An investigation has begun into the conditions faced by a farm worker
before he disappeared.
The human remains were found at a white lion breeding project
Labour inspectors have been dispatched to Engedi Game Farm after allegations he was sacked and beaten up before being thrown into a lion enclosure.
A South African farmer and three others were were arrested and charged with murder this week after police found a human skull and pieces of a leg.
The death is focusing attention on abuses experienced by farm workers.
Nelson Shisane, 38, had apparently returned to the farm near Hoedspruit to collect his belongings before he went missing.
The officials initially are looking to establish whether Shisane was registered as a worker - which would entitle his wife to benefits and establish whether the farm was legally employing him.
The case has shocked many South Africans and 10 detectives have also been assigned to investigate the case.
The owner of the game farm, Mark Scott Crossley, and three of his employees - Simon Mathebula, Richard Mathebula, and Robert Mnisi have been remanded in custody without bail.
The BBC's Dominic Hughes in Johannesburg says white farmers in the region have been accused of mistreating their workers, while they are themselves sometimes the victims of extremely violent attacks.
Last year, a report by South Africa's Human Rights Commission condemned the culture of violence on the country's farms.
The Sowetan newspaper said in a front-page editorial that the case showed that racial prejudices still linger in South Africa a decade on from the end of the apartheid regime.
"Stories about the killing of (white) farmers tend to generate a lot of sympathy in South Africa. This is an underdog class, white, Afrikaner, harassed by new black rulers and their transformative laws and endangered by thugs.

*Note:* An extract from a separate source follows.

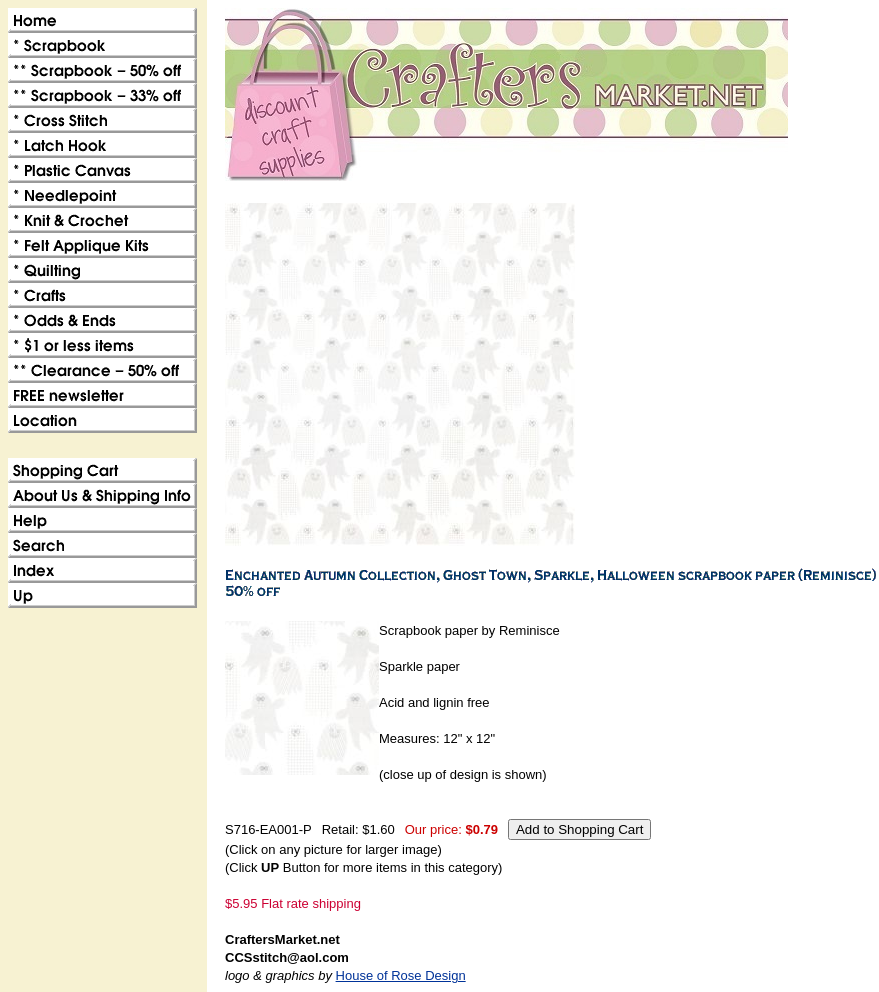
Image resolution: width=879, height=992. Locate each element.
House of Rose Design (401, 975)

"The sympathy for farmers tends to obscure the violence and suffering that their mainly black labourers have to endure," it said.
The Congress of South African Trade Unions (Cosatu) has called for a "massive campaign" to improve safety on farms.
"The best tribute we can pay to the memory of Nelson Shisane is to make sure that never again do such atrocities take place on our farms," a Cosatu statement said.